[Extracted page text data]
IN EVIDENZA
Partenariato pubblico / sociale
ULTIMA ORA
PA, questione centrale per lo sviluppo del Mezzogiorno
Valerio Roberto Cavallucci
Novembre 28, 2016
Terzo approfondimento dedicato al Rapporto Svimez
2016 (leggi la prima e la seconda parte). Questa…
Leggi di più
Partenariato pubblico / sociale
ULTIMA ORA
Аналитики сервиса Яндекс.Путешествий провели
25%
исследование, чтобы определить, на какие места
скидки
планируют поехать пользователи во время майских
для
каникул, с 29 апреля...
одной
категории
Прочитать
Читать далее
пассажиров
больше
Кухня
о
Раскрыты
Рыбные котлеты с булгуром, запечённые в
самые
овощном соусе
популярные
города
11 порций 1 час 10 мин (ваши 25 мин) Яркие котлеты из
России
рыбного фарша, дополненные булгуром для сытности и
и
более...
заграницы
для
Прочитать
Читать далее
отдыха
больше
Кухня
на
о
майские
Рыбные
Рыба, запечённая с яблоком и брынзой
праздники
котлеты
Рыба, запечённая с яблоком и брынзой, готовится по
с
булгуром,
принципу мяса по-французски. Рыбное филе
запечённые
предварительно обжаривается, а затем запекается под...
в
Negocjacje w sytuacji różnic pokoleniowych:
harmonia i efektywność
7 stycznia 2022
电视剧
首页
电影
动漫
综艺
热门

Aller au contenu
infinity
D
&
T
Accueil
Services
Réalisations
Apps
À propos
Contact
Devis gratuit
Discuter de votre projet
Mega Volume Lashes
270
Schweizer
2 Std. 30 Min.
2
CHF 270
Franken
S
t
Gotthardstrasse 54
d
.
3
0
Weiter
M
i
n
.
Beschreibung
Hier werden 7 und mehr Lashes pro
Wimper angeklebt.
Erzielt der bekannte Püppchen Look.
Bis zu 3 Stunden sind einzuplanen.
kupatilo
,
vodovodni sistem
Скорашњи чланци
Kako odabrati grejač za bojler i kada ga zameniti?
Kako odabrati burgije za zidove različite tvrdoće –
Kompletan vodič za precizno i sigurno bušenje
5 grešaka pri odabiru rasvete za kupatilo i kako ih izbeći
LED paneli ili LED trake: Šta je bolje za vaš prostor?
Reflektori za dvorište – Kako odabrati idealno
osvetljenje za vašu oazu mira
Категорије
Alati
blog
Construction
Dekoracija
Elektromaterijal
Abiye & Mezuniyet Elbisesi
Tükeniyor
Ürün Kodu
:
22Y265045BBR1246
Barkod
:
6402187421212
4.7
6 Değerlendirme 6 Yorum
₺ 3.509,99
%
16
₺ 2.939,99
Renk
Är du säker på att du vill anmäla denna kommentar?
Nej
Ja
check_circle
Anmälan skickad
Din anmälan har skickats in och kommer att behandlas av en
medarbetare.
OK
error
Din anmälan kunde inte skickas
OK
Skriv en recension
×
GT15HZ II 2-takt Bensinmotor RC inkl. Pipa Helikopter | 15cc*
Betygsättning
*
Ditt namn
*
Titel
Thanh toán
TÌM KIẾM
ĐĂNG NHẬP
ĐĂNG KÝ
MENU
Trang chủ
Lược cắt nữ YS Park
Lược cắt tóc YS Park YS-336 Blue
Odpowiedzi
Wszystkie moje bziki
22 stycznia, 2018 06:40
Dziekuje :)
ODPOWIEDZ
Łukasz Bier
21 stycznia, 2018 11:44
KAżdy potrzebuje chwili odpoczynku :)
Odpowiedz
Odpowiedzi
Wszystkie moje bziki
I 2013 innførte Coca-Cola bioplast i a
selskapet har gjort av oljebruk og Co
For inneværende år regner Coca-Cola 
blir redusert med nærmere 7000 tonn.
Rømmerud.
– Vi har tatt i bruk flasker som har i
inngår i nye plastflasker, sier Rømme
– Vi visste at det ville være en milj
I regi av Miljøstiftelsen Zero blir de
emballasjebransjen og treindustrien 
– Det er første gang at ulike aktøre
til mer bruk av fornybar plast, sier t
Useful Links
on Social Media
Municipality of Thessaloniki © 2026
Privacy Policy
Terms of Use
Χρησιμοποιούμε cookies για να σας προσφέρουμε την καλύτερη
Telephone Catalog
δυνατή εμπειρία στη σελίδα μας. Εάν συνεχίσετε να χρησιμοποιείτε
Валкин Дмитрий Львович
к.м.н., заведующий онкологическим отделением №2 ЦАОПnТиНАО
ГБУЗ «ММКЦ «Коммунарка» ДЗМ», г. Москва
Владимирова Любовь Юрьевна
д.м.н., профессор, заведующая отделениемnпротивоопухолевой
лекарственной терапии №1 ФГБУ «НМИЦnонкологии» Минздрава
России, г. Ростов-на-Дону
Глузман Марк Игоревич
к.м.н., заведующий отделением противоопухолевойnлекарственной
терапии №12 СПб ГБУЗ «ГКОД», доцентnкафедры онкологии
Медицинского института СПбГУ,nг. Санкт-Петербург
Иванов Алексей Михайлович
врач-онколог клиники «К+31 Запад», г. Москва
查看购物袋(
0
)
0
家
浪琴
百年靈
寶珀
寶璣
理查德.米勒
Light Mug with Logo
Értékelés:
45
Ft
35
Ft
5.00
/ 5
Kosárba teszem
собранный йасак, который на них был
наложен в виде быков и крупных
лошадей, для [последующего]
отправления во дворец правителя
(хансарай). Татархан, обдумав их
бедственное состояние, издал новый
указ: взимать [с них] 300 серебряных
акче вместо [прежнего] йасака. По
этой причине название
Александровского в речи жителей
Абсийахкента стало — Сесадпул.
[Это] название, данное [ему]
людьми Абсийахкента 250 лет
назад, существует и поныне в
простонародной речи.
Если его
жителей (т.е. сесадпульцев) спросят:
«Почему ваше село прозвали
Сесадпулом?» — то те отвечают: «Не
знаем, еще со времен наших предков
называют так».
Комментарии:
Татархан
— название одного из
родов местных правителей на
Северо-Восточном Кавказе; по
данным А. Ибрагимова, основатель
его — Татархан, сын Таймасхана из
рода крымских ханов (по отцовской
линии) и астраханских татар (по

TASK OBJECTIVE: Track down every line in the entries that includes the string "Coca", and copy it.

ANSWER BOX:
I 2013 innførte Coca-Cola bioplast i a
For inneværende år regner Coca-Cola 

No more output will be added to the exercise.